Optum Responsible AI (RAI) compliance
Responsible AI compliance requirements for Optum AI/ML development, covering AIRB submission, shadow mode pilots, RAI risk tiers, and governance processes.
Optum Responsible AI (RAI) Compliance
This instruction file provides guidance for developing AI/ML solutions that comply with Optum's Responsible AI (RAI) framework and AIRB (AI Review Board) requirements.
Overview
All AI/ML applications at Optum must follow the RAI Development Guide v3.0 and obtain AIRB approval before production deployment.
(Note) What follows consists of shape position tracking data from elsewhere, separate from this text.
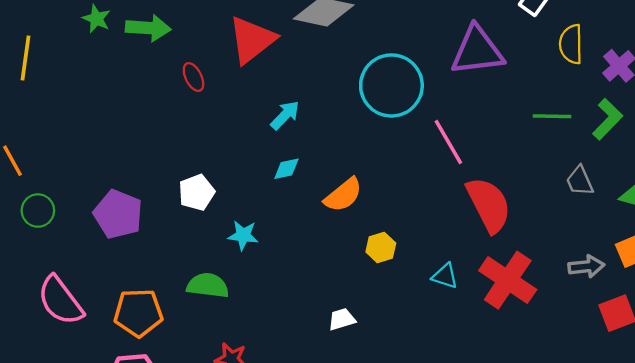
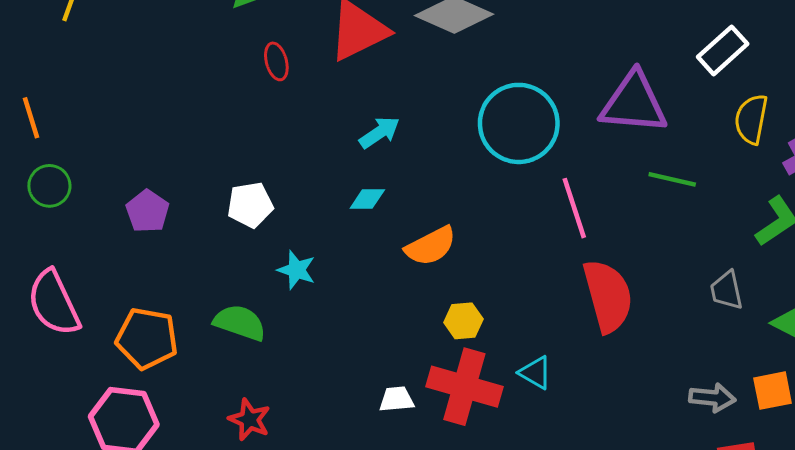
green line: (552, 116) -> (672, 179), moved
purple pentagon: (118, 214) -> (148, 211), size x0.7
red cross: (508, 280) -> (464, 387), moved, turned -30

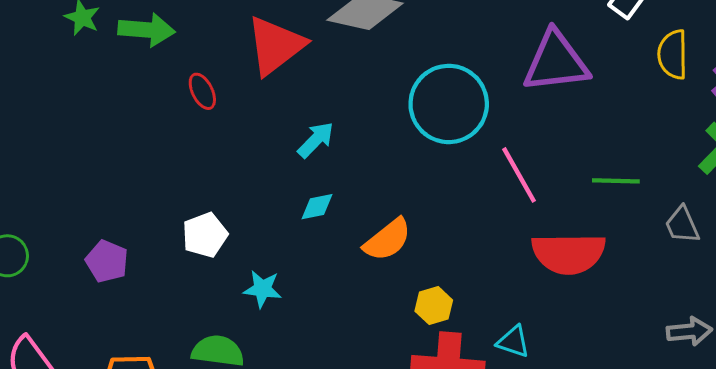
green line: (672, 179) -> (616, 181), moved
red semicircle: (608, 296) -> (569, 253), turned 116

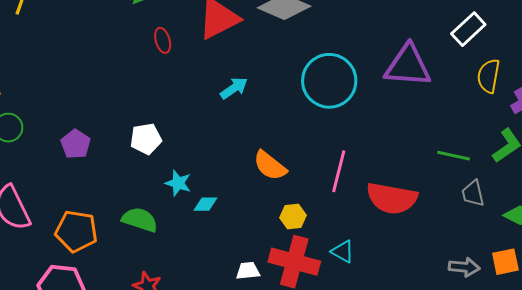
pink line: (519, 175) -> (339, 171), moved, turned 33
green line: (616, 181) -> (453, 156), moved
cyan diamond: (317, 207) -> (205, 204), moved
orange semicircle: (387, 240) -> (270, 166), turned 66

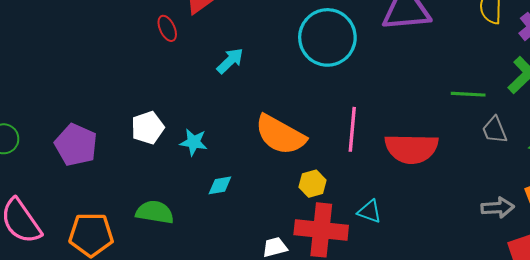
red ellipse: (163, 40) -> (167, 28), moved
purple pentagon: (76, 144) -> (76, 145), size x1.4
orange semicircle: (270, 166) -> (280, 135), size x1.4
cyan star: (178, 183) -> (194, 142), moved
This includes:
- LLM-based applications (chatbots, copilots, agents)
- Traditional ML models (classification, regression, clustering)
- Decision support systems with AI components
- Automated data processing with AI/ML
RAI Risk Tiers
Tier 1: Low Risk
- Definition: No direct impact on member care or business decisions
- Examples: Internal productivity tools, code generation assistants, documentation generators
- Review: Lightweight AIRB review, self-certification allowed
- Timeline: 1-2 weeks
Tier 2: Medium Risk
- Definition: Indirect impact on operations or member experience
- Examples: Care coordination assistants, claims processing aids, provider search enhancements
- Review: Standard AIRB review with testing requirements
- Timeline: 4-6 weeks
Tier 3: High Risk
- Definition: Direct impact on member health, coverage, or financial decisions
- Examples: Clinical decision support, coverage determination, fraud detection
- Review: Full AIRB review with ongoing monitoring
- Timeline: 8-12 weeks
AIRB Submission Process
1. Pre-submission checklist
Before submitting to AIRB:
# Include this metadata in your project
airb_submission:
risk_tier: 'tier-2' # tier-1 | tier-2 | tier-3
use_case: 'Terraform plan risk analysis for infrastructure changes'
data_types:
- configuration_files
- infrastructure_state
phi_handling: 'none' # none | de-identified | full
pii_risk: 'low' # low | medium | high
decision_type: 'advisory' # advisory | automated | human-in-loop
shadow_mode_eligible: true
2. Required documentation
Technical documentation:
- System architecture diagram
- Data flow diagram (inputs, processing, outputs)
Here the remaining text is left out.